Colorado potato beetle
Found throughout much of North America, these recognizable striped adversaries are known to stunt plants when present in large numbers. Like many pests, they’re not just fond of tomatoes; vegetable gardens containing peppers, eggplants, and potatoes are often the victim of these beetles. Handpicking and “disposal” of these crawlers is often an effective control. If you have an infestation, avoid planting their favorites (the nightshade family) in the same spot the following season. They overwinter in the soil and will happily emerge to begin feeding again once it warms!
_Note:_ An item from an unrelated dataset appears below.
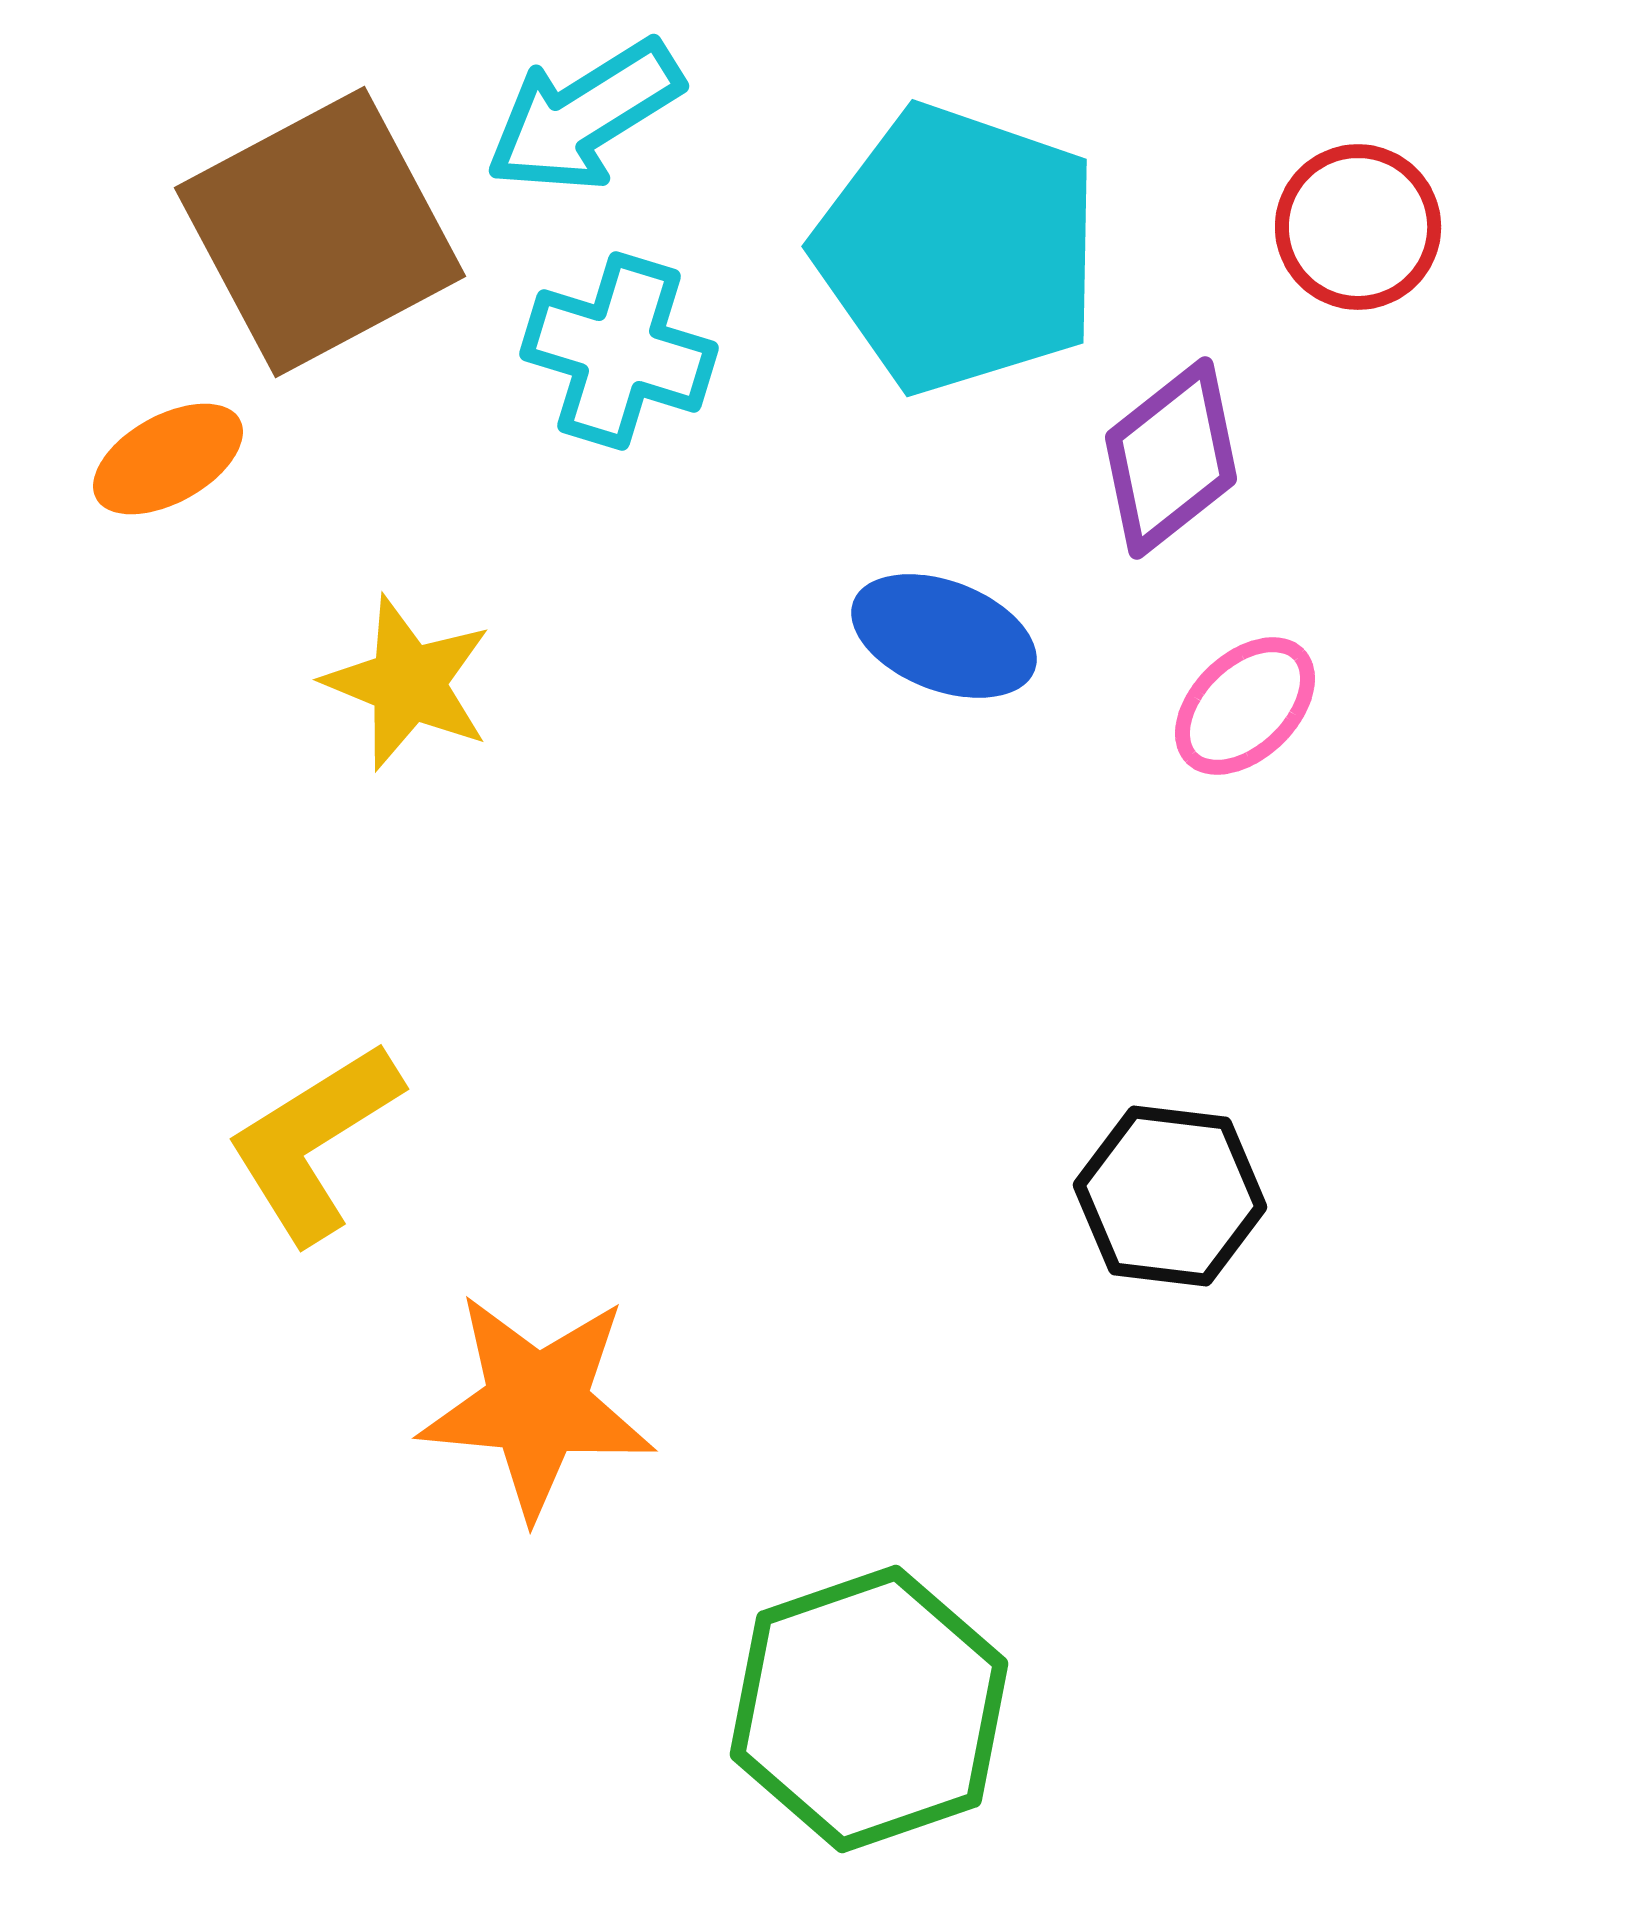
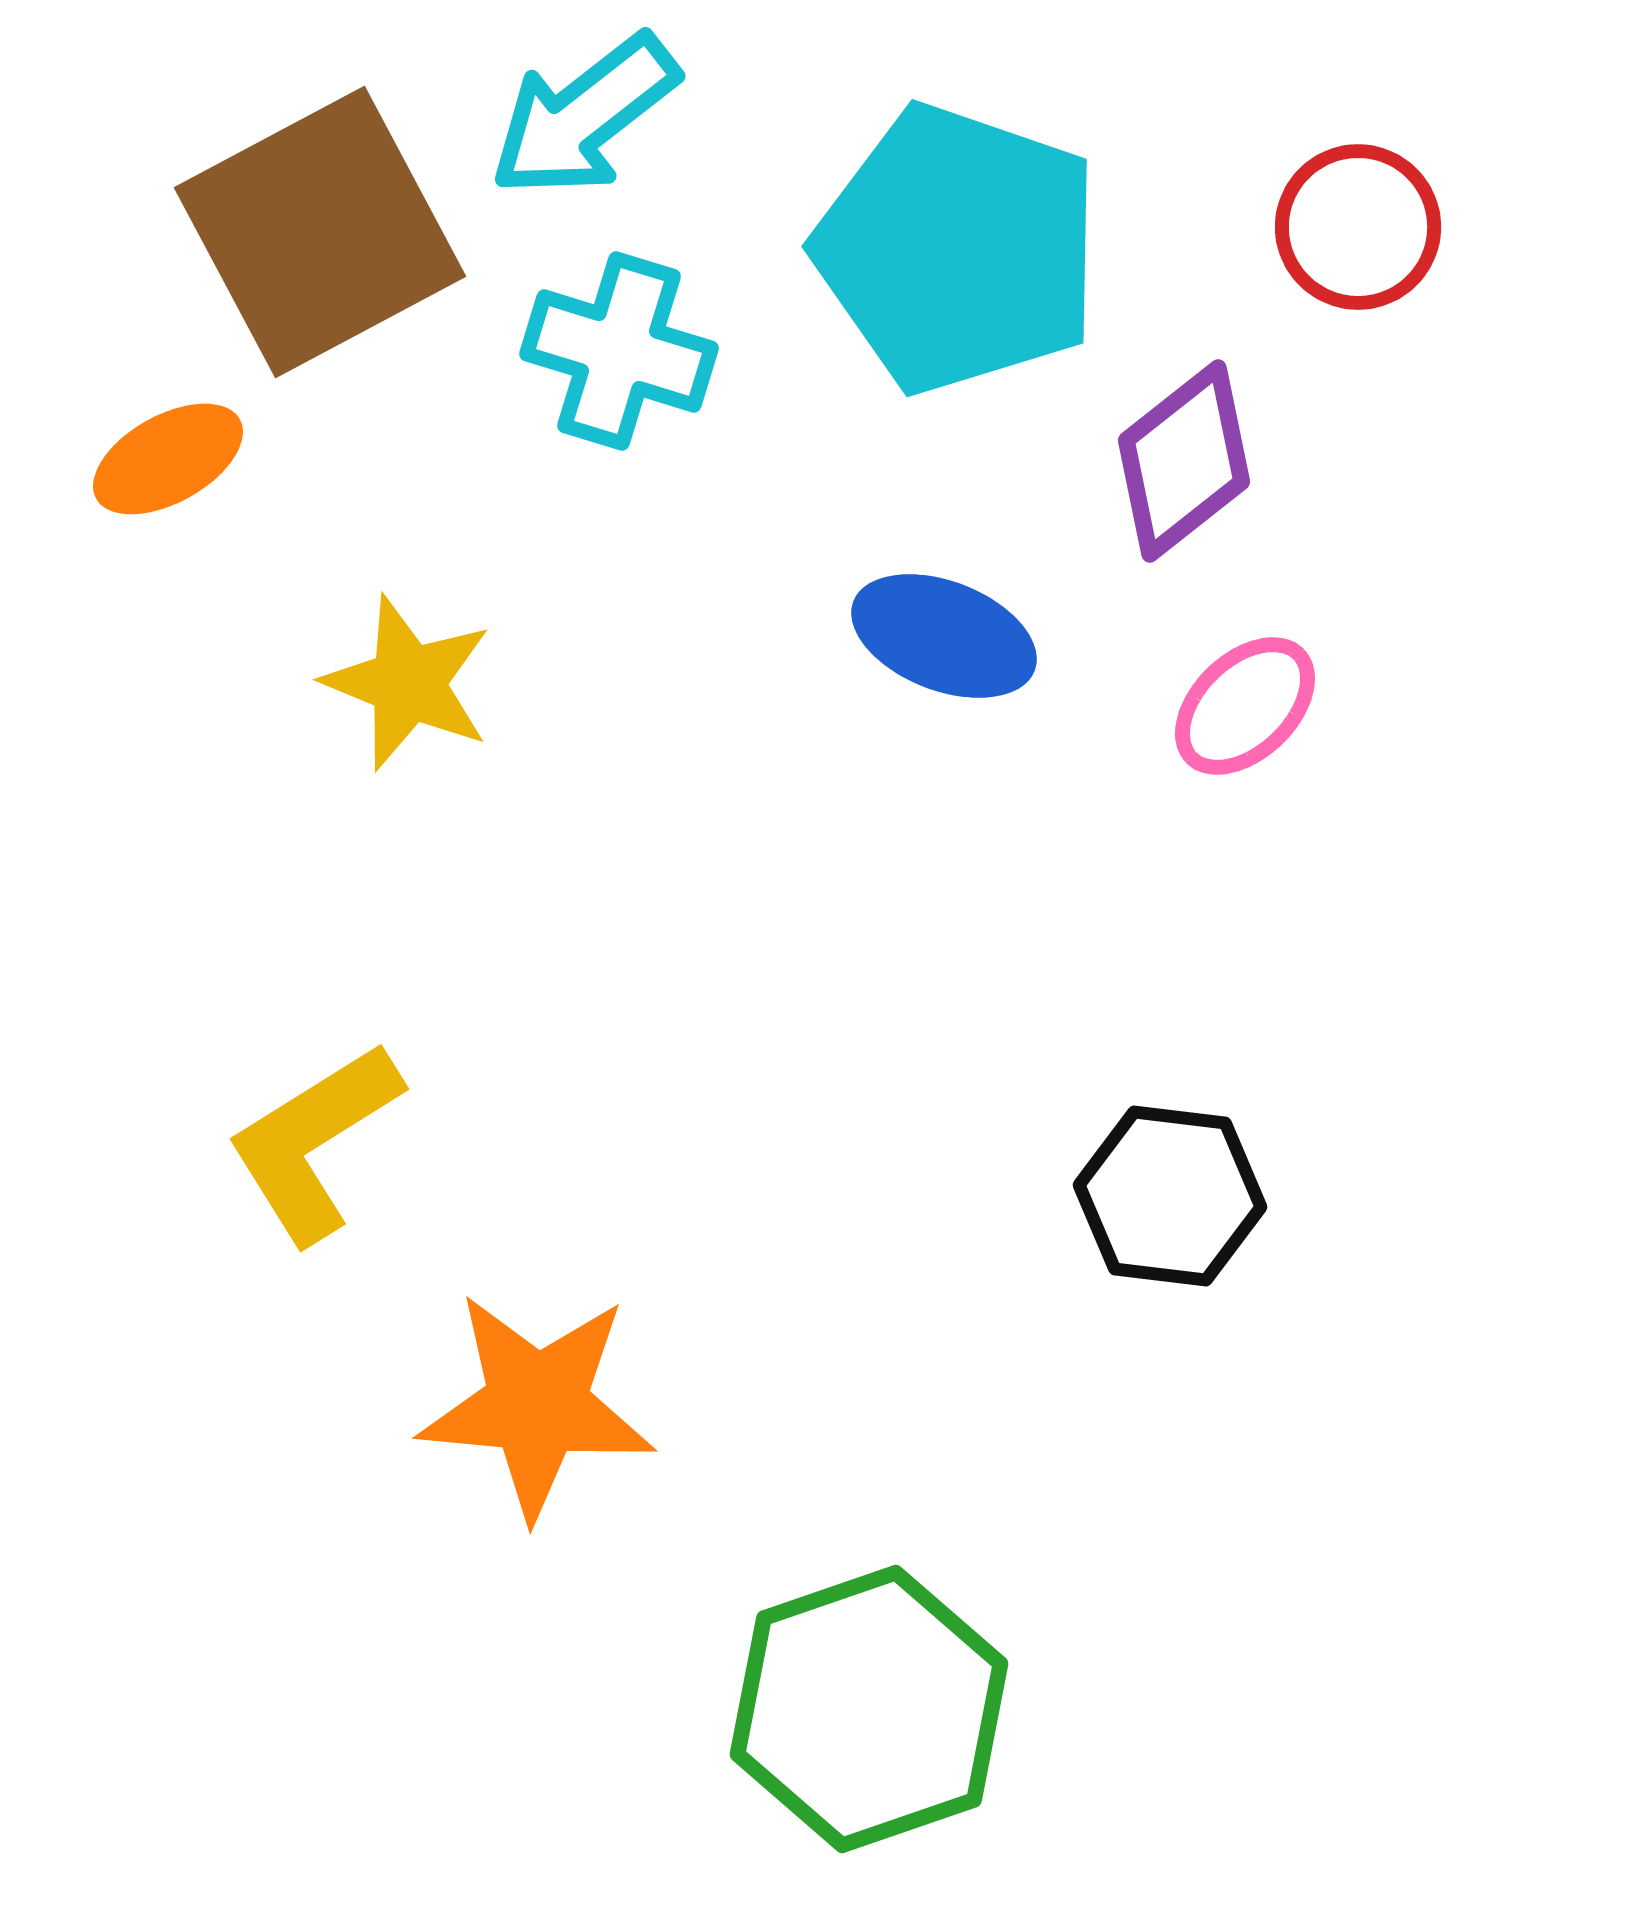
cyan arrow: rotated 6 degrees counterclockwise
purple diamond: moved 13 px right, 3 px down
These soil-dwelling moth caterpillars are kind of like tiny, ax-wielding lumberjacks. The most obvious damage from these little buggers is the path of destruction they leave behind: tomato seedlings, cut down right at the stem—sometimes entire crops of them. These cutworms can also attack older plants at the stems and leaves, weakening the plants. Prevention is your best chance against these night-creeping pests. Creating cardboard collars can protect young plants. Cornmeal spread around the plants is also reportedly effective at killing them. If you want to handpick them, use a flashlight because they’re active only at night. A quick tip: They overwinter in dead plant material, so be sure to clear debris to help reduce future infestations.
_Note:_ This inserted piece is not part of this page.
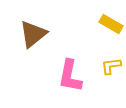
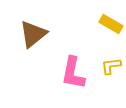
pink L-shape: moved 3 px right, 3 px up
Possibly the most notorious “tomato bug,” hornworms are despised by many gardeners. These moth caterpillars are common in not only North America but also Australia. They are mean, green, nonstop eating machines (though they’re really not that mean). While they can cause lots of damage, especially in later stages, these squishy bugs can easily be managed, but it requires vigilance on your part to pick them. These are also very cool bugs to demonstrate metamorphosis with. So if you don’t mind a few chewed leaves here and there, it’s nice to keep a couple around to witness their transformation yourself or to share it with some nearby kiddos.
Often most prevalent in greenhouses or indoors, these little eight-legged creatures can also be found in great numbers in dryer areas. Much like aphids, they pierce plant tissue and steal nutrients from the plants. If you’re wondering how to know if spider mites are present, think tiny yellow dots appearing on leaves and fruits and telltale webs. Though not overly concerning in small numbers, spider mite populations that grow out of control can decimate a tomato plant. Dispose of infested material to reduce the risk of spreading the infestation further. If populations are uncontrollable, there are many biological controls available, but know that these are most effective in greenhouse situations.